Me Damien Varlet est allé beaucoup plus loin. « Depuis que je plaide je n'ai jamais vu un dossier aussi vide pour des réquisitions aussi sévères. C'est la confusion la plus totale. Moi j'attends toujours les preuves. Les déclarations des deux victimes ne sont pas concordantes ». Et de dénoncer la position du ministère public. « On ne sait pas qui a fait quoi, mais je maintiens mes poursuites... Ils ont un casier judiciaire, donc on les condamne, avec même pour certains un mandat de dépôt ». L'avocat autunois n'a pas non plus manqué de rappeler qu'alors que ses clients étaient en garde à vue, leurs familles avaient fait l'objet de menaces de la part de la partie adverse. Après avoir sollicité la relaxe pour les trois autres prévenus, Me Varlet a également noté concernant Anis Zidane « La peine n'est pas adaptée. Il a dit qu'il était alcoolisé et on n'a même pas demandé une obligation de soins ».

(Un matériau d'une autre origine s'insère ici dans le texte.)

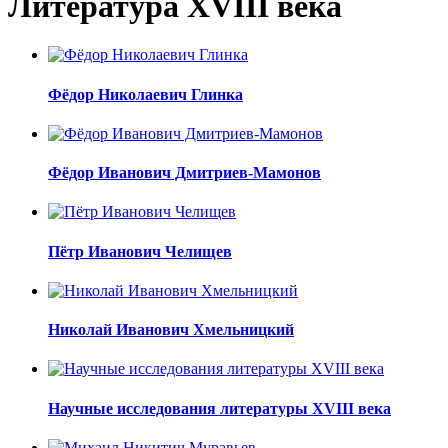
Литература ХVIII века
Фёдор Николаевич Глинка
Фёдор Иванович Дмитриев-Мамонов
Пётр Иванович Челищев
Николай Иванович Хмельницкий
Научные исследования литературы XVIII века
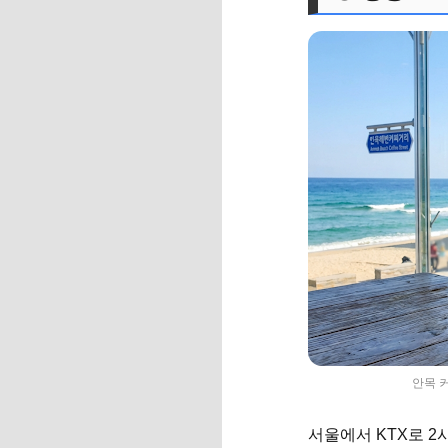
안목 커
서울에서 KTX로 2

Auparavant le substitut Caroline Mollier avait en effet réclamé le mandat de dépôt pour Anis Zidane et Karim Thabet, afin d'éviter la réitération de faits similaires dans un avenir proche. Ayant requis à l'encontre de Slim Zidane 4 mois de prison avec sursis, d'Hadel Zidane 6 mois de prison, dont 3 mois avec sursis, d'Anis Zidane 10 mois de prison, dont 4 mois avec sursis, et enfin de Karim Thabet 12 mois de prison, dont 2 mois avec sursis. S'adressant au Tribunal la magistrate du parquet, ayant souligné que les quatre mis en cause avaient un casier judiciaire pour violences, avait confié « Votre décision doit être sévère. Il faut que ça s'arrête, parce qu'on en a tous marre, même les deux clans ».